WHAT IS EXPECTED:
Give again, word for word, every line in the entries below from the line with "Leadwerving audit (429, 2353)" up to and including the line with "Ecommerce (691, 2232)", and no other line.

RECORDED INFORMATION:
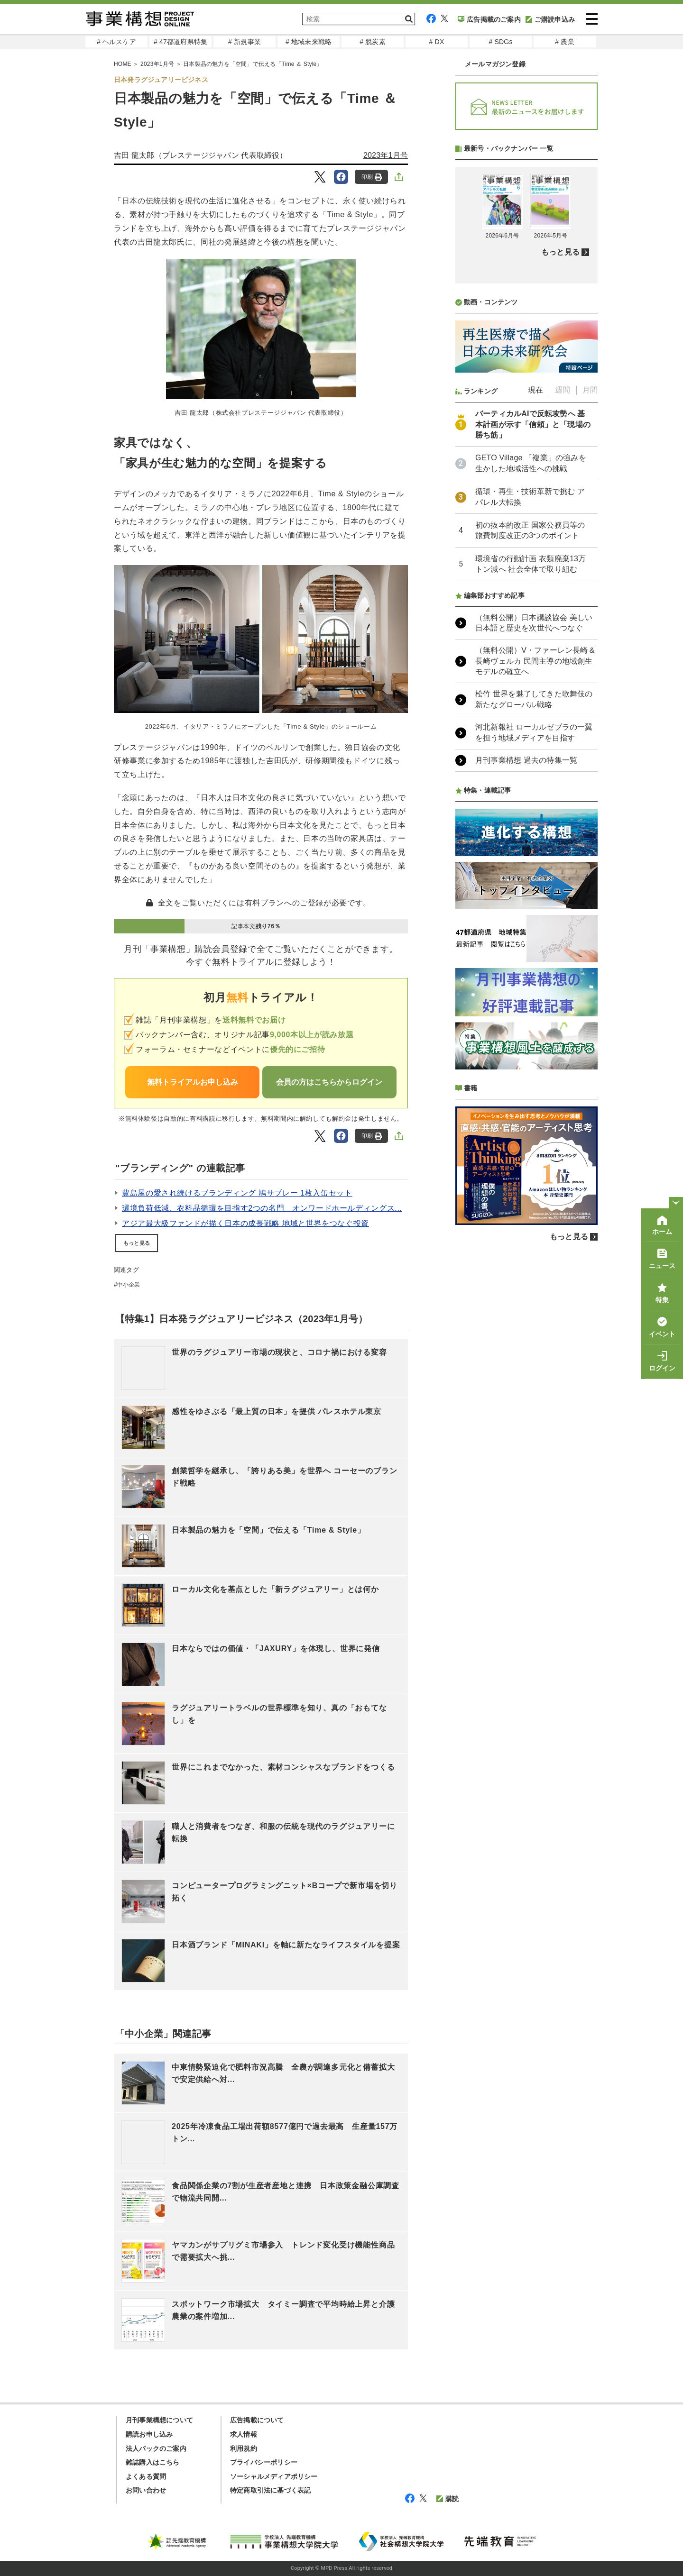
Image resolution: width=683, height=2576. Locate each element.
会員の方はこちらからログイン (329, 1082)
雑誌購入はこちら (153, 2462)
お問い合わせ (146, 2490)
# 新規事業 (244, 42)
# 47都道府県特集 (180, 42)
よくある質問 (146, 2476)
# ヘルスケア (116, 42)
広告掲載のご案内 (489, 19)
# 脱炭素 (373, 42)
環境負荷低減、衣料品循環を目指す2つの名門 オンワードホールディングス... (262, 1208)
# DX (436, 42)
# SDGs (500, 42)
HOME (122, 64)
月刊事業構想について (159, 2420)
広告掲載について (257, 2420)
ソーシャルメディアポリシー (274, 2476)
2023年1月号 (157, 64)
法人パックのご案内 (156, 2448)
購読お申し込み (149, 2434)
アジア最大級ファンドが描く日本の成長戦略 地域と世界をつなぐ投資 (245, 1223)
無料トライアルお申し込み (192, 1082)
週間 (562, 390)
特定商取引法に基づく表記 (270, 2490)
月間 (590, 390)
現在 (535, 390)
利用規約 (243, 2448)
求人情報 (243, 2434)
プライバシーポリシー (263, 2462)
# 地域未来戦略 (309, 42)
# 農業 (564, 42)
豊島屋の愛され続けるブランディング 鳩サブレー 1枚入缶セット (237, 1193)
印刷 (371, 177)
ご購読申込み (550, 19)
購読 (447, 2498)
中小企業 (128, 1284)
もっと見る (136, 1243)
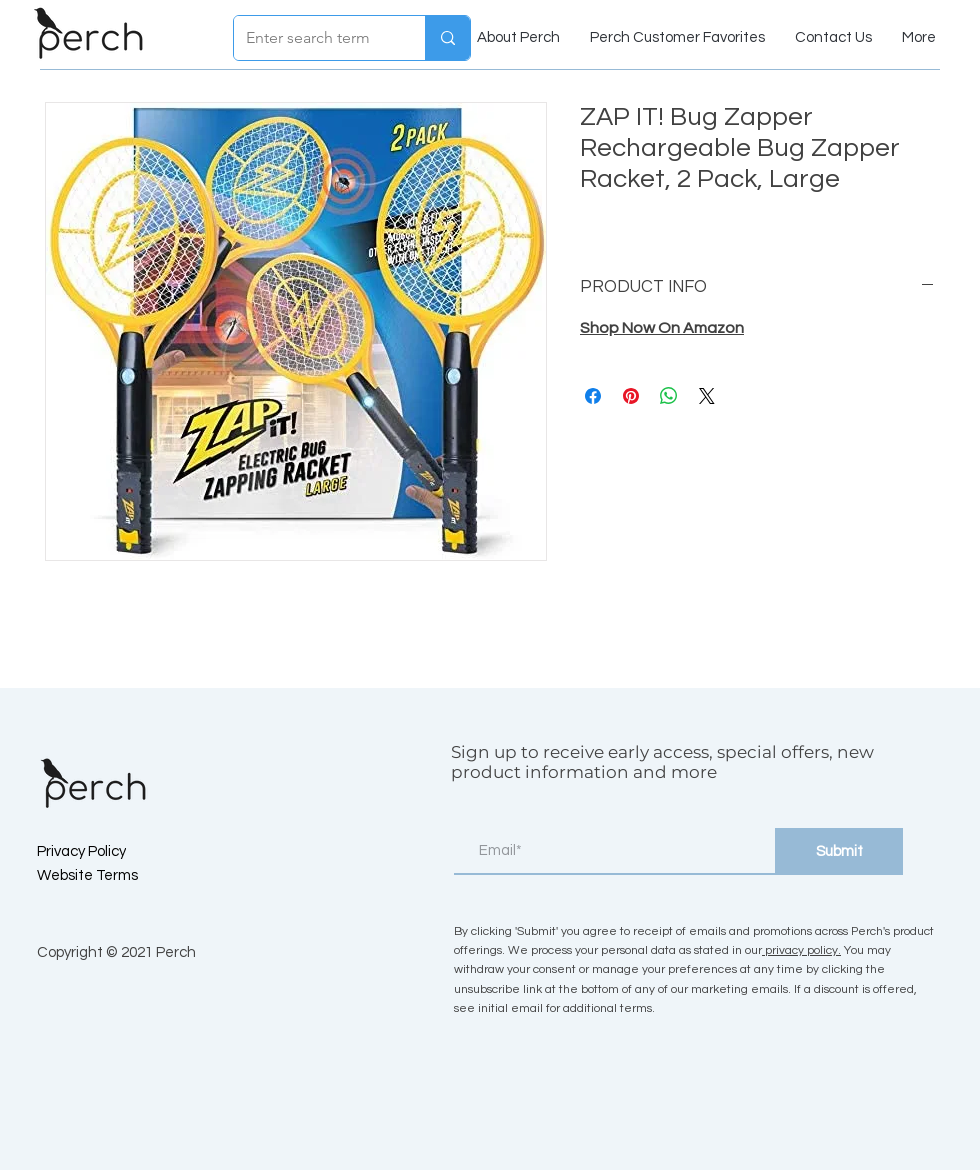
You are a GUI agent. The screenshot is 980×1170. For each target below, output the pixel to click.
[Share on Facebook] (593, 396)
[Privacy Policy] (108, 851)
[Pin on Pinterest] (631, 396)
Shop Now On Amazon (662, 328)
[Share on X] (707, 396)
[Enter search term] (314, 38)
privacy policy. (801, 950)
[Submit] (839, 851)
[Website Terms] (108, 875)
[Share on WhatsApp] (669, 396)
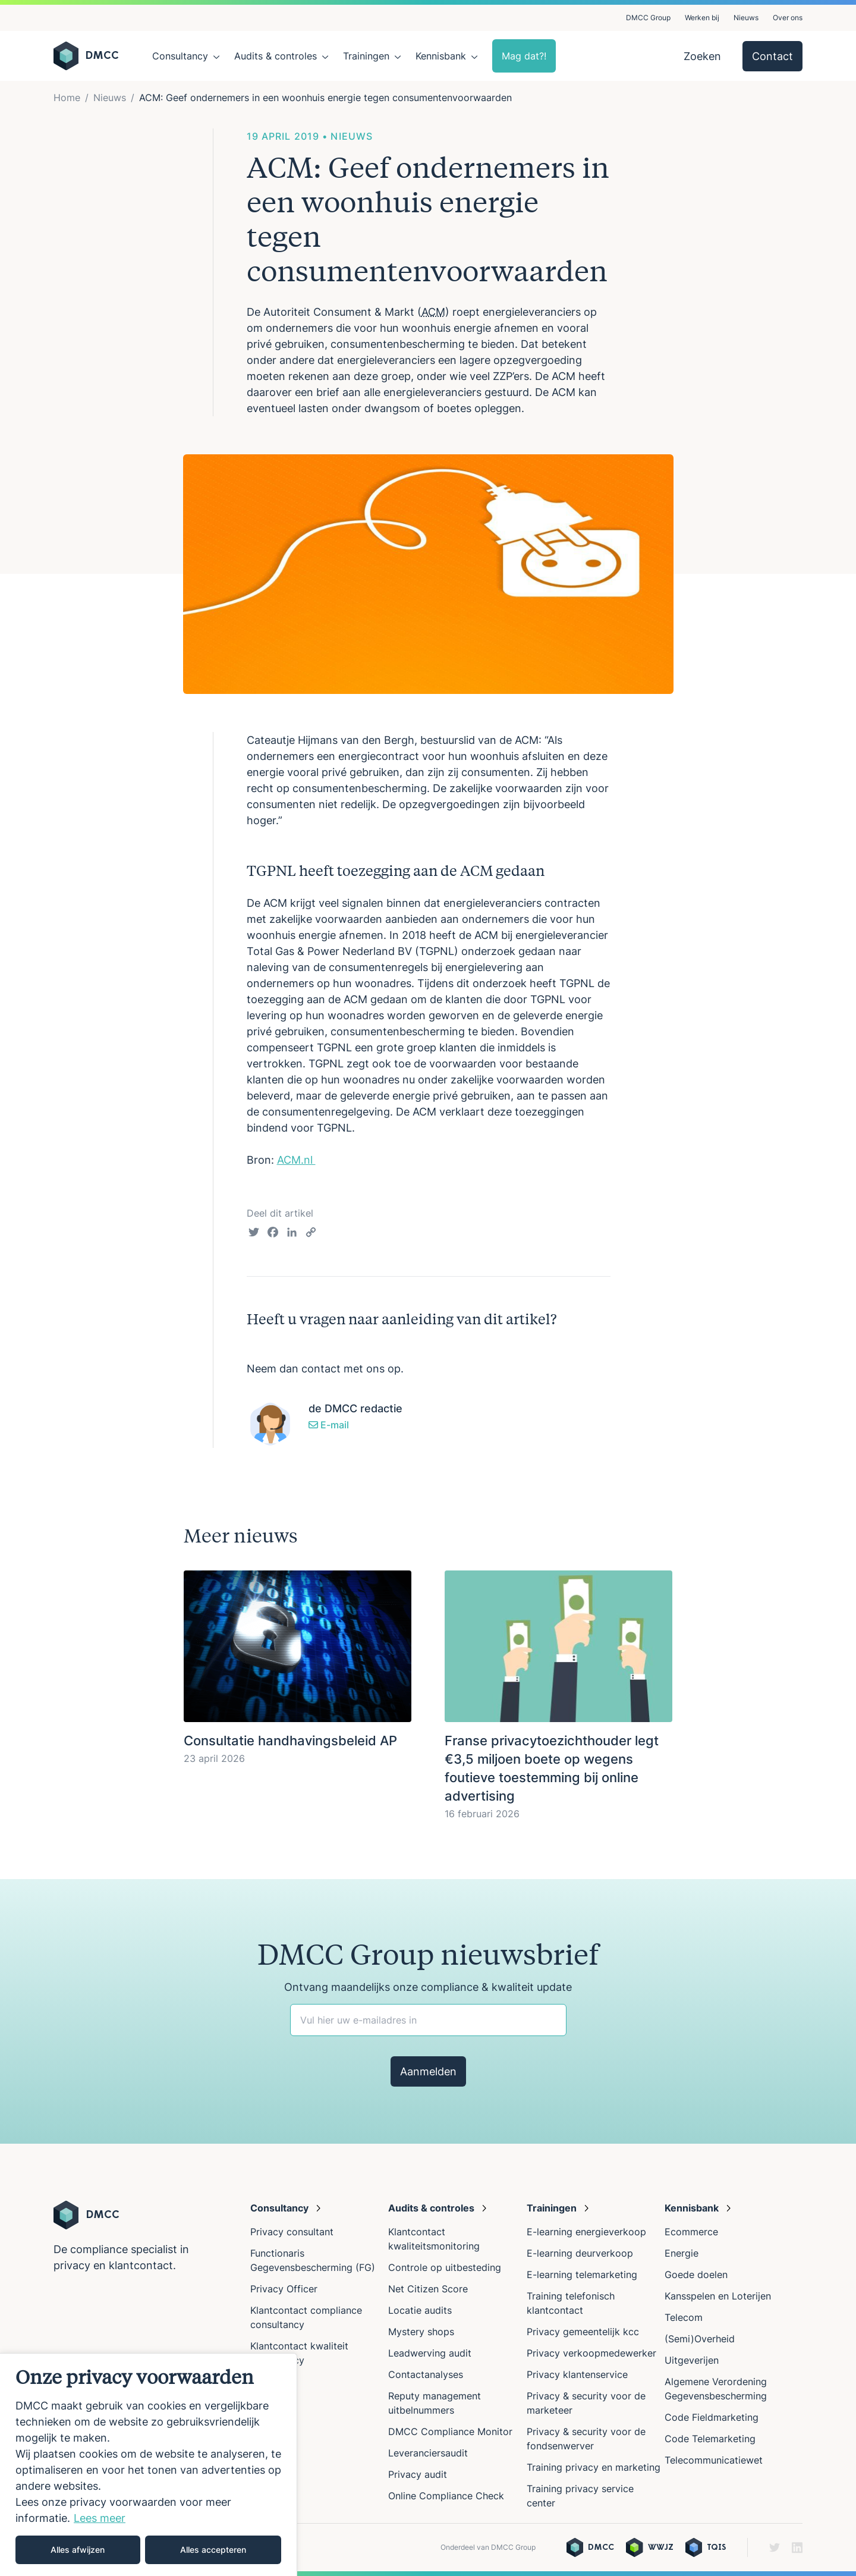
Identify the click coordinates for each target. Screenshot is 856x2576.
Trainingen (366, 56)
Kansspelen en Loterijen (718, 2296)
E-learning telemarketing (582, 2274)
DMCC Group (648, 17)
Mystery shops (421, 2332)
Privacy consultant (291, 2232)
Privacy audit (417, 2474)
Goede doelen (696, 2274)
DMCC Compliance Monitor (450, 2431)
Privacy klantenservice (577, 2374)
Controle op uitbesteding (444, 2267)
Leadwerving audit (429, 2353)
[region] (148, 2464)
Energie (681, 2253)
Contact (772, 56)
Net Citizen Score (428, 2289)
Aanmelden (428, 2071)
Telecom (684, 2317)
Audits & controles (275, 56)
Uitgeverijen (692, 2360)
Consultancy (180, 56)
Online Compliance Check (446, 2496)
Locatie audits (420, 2310)
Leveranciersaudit (428, 2453)
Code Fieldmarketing (712, 2417)
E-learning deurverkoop (580, 2253)
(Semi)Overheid (700, 2339)
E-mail (329, 1425)
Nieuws (746, 17)
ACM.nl (296, 1160)
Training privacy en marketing (593, 2467)
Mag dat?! (524, 56)
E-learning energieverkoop (589, 2232)
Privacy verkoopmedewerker (593, 2353)
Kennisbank (441, 56)
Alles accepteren (213, 2549)
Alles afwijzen (78, 2549)
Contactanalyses (425, 2374)
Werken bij (702, 17)
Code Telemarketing (710, 2439)
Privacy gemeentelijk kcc (583, 2332)
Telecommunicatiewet (714, 2460)
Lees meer (99, 2518)
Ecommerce (691, 2232)
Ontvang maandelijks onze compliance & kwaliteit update (428, 1987)
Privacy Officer (283, 2289)
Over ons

PROBLEM SOLUTION:
Leadwerving audit (429, 2353)
[region] (148, 2464)
Energie (681, 2253)
Contact (772, 56)
Net Citizen Score (428, 2289)
Aanmelden (428, 2071)
Telecom (684, 2317)
Audits & controles (275, 56)
Uitgeverijen (692, 2360)
Consultancy (180, 56)
Online Compliance Check (446, 2496)
Locatie audits (420, 2310)
Leveranciersaudit (428, 2453)
Code Fieldmarketing (712, 2417)
E-learning deurverkoop (580, 2253)
(Semi)Overheid (700, 2339)
E-mail (329, 1425)
Nieuws (746, 17)
ACM.nl (296, 1160)
Training privacy en marketing (593, 2467)
Mag dat?! (524, 56)
E-learning energieverkoop (589, 2232)
Privacy verkoopmedewerker (593, 2353)
Kennisbank (441, 56)
Alles accepteren (213, 2549)
Alles afwijzen (78, 2549)
Contactanalyses (425, 2374)
Werken bij (702, 17)
Code Telemarketing (710, 2439)
Privacy gemeentelijk kcc (583, 2332)
Telecommunicatiewet (714, 2460)
Lees meer (99, 2518)
Ecommerce (691, 2232)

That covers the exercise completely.